Every line from the line containing "en la seva oferta de estudis" to the end of the data must appear in the answer exactly as it appears there, and nothing else.

Collected data

--------

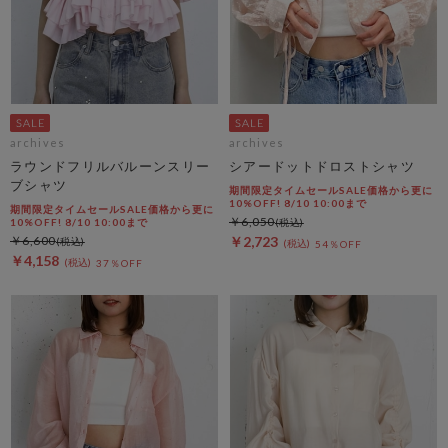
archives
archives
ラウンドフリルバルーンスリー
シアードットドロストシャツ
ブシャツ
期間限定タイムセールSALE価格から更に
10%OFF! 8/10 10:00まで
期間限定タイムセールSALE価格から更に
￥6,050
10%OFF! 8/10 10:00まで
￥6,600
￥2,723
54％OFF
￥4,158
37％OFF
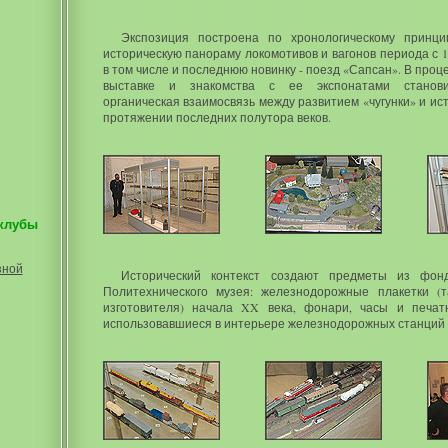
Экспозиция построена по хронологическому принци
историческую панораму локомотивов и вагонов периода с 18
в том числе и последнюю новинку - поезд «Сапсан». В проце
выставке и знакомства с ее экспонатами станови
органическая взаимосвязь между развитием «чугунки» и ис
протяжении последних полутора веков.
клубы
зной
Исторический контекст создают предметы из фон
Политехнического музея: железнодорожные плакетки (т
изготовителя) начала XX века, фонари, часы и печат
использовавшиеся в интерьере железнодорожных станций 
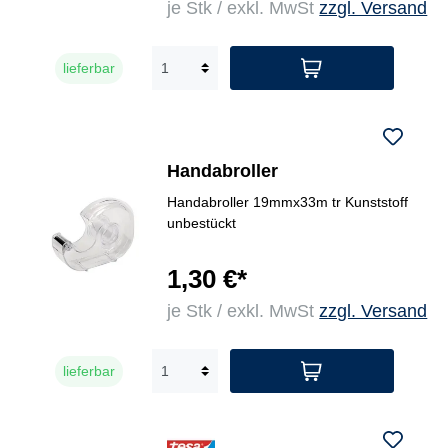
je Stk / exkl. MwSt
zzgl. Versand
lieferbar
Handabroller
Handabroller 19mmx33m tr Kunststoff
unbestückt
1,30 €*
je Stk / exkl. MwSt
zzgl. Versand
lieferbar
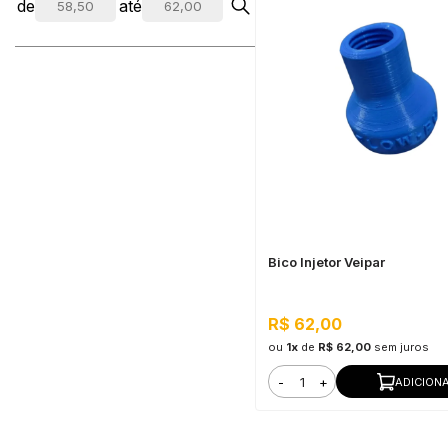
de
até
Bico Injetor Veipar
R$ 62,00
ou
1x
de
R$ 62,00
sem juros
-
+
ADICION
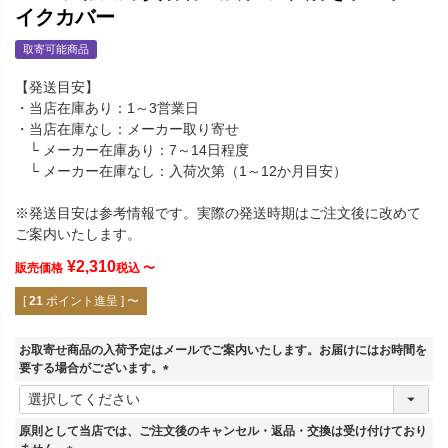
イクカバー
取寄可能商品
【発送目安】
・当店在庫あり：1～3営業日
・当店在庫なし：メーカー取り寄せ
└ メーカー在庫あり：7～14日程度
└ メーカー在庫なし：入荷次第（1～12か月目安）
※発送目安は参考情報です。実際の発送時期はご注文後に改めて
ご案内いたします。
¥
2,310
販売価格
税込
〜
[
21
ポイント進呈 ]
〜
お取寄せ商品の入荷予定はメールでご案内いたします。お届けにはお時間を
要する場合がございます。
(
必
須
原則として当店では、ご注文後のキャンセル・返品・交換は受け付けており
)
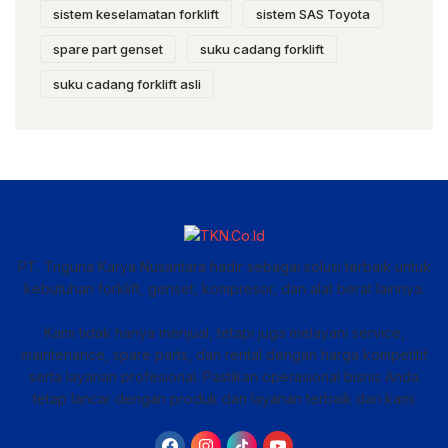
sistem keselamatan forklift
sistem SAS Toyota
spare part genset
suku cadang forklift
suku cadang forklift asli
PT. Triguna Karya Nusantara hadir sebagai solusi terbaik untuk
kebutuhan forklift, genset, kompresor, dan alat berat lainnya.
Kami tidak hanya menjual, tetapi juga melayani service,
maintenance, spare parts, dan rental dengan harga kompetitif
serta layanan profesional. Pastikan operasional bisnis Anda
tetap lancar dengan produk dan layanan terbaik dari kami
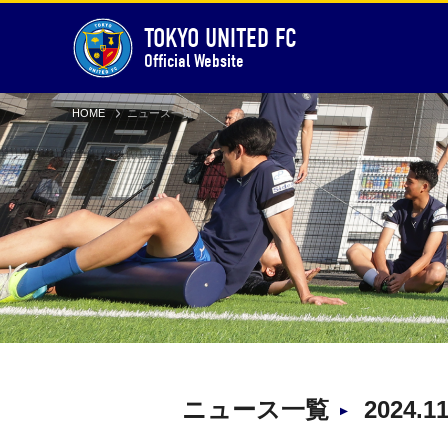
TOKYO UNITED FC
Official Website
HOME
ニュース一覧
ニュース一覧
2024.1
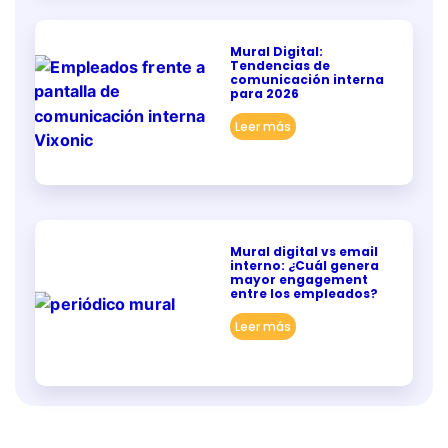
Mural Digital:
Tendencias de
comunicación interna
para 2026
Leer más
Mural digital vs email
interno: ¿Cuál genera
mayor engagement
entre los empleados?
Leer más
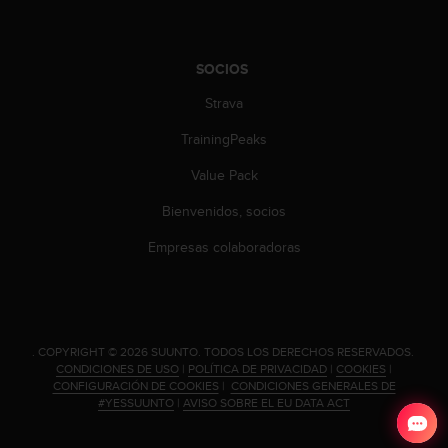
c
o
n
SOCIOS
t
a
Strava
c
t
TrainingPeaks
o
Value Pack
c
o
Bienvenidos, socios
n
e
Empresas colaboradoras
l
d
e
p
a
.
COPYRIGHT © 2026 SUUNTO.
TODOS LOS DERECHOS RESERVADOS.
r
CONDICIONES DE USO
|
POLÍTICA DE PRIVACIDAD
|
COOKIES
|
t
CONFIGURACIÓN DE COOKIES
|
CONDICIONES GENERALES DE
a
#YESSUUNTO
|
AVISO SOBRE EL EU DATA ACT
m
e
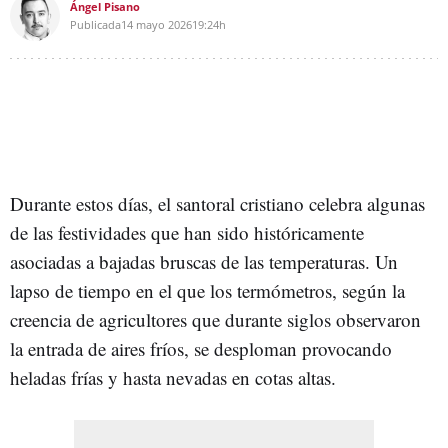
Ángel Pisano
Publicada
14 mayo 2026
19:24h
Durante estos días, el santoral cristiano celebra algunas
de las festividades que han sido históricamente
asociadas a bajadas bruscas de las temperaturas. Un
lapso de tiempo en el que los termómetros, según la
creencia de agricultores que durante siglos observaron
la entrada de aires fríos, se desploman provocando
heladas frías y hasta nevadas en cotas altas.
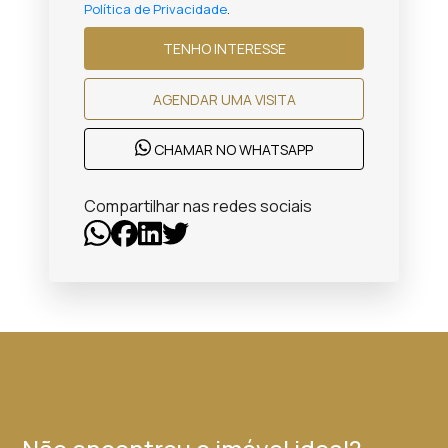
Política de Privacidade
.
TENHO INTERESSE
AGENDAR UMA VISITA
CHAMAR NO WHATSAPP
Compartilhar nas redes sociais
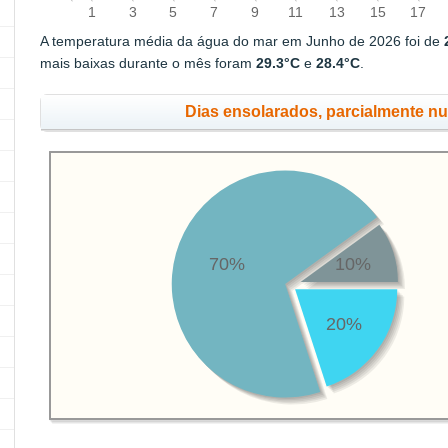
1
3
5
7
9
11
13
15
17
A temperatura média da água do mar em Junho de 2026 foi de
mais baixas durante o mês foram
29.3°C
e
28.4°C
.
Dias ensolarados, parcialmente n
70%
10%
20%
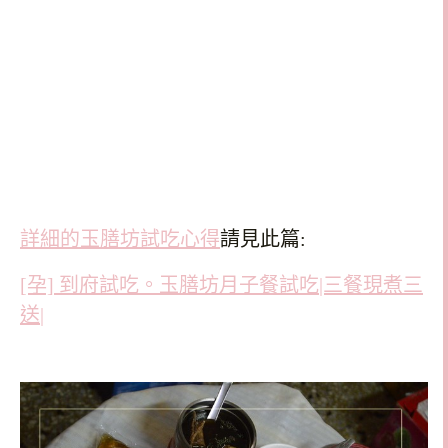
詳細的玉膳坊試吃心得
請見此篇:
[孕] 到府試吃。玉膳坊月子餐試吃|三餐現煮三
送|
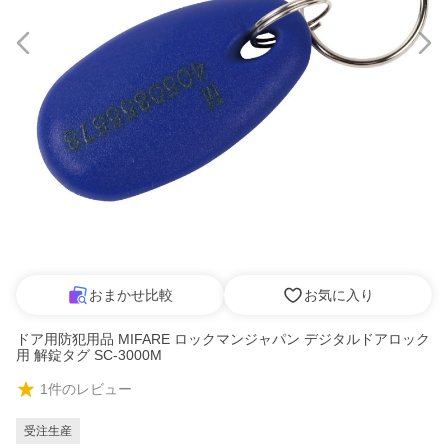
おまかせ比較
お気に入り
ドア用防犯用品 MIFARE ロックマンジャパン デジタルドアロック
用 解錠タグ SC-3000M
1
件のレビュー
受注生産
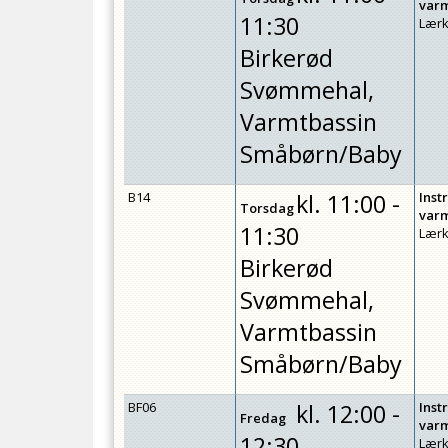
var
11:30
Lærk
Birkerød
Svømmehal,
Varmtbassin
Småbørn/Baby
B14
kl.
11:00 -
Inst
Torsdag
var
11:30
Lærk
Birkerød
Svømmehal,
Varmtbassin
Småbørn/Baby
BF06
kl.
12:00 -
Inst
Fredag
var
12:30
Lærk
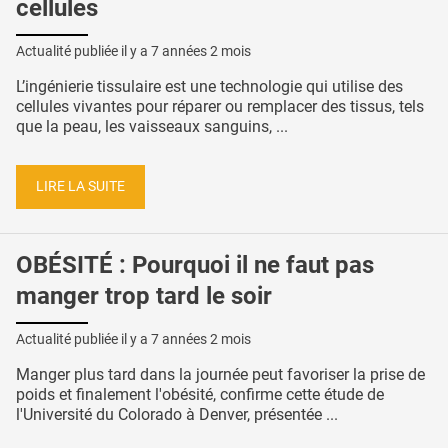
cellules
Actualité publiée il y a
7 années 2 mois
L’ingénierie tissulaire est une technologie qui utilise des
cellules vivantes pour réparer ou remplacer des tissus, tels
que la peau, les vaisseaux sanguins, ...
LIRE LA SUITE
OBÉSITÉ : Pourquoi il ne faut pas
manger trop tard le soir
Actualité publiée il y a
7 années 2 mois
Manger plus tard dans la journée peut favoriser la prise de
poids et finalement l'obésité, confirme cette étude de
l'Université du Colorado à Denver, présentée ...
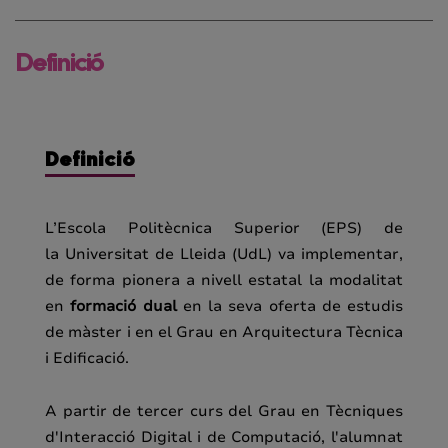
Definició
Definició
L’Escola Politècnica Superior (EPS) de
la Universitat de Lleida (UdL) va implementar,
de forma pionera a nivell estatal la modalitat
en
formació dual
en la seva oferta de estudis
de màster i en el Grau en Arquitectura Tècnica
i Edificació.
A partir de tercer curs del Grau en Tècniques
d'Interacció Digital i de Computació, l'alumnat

--------

> _Exercise response_:
en la seva oferta de estudis
de màster i en el Grau en Arquitectura Tècnica
i Edificació.
A partir de tercer curs del Grau en Tècniques
d'Interacció Digital i de Computació, l'alumnat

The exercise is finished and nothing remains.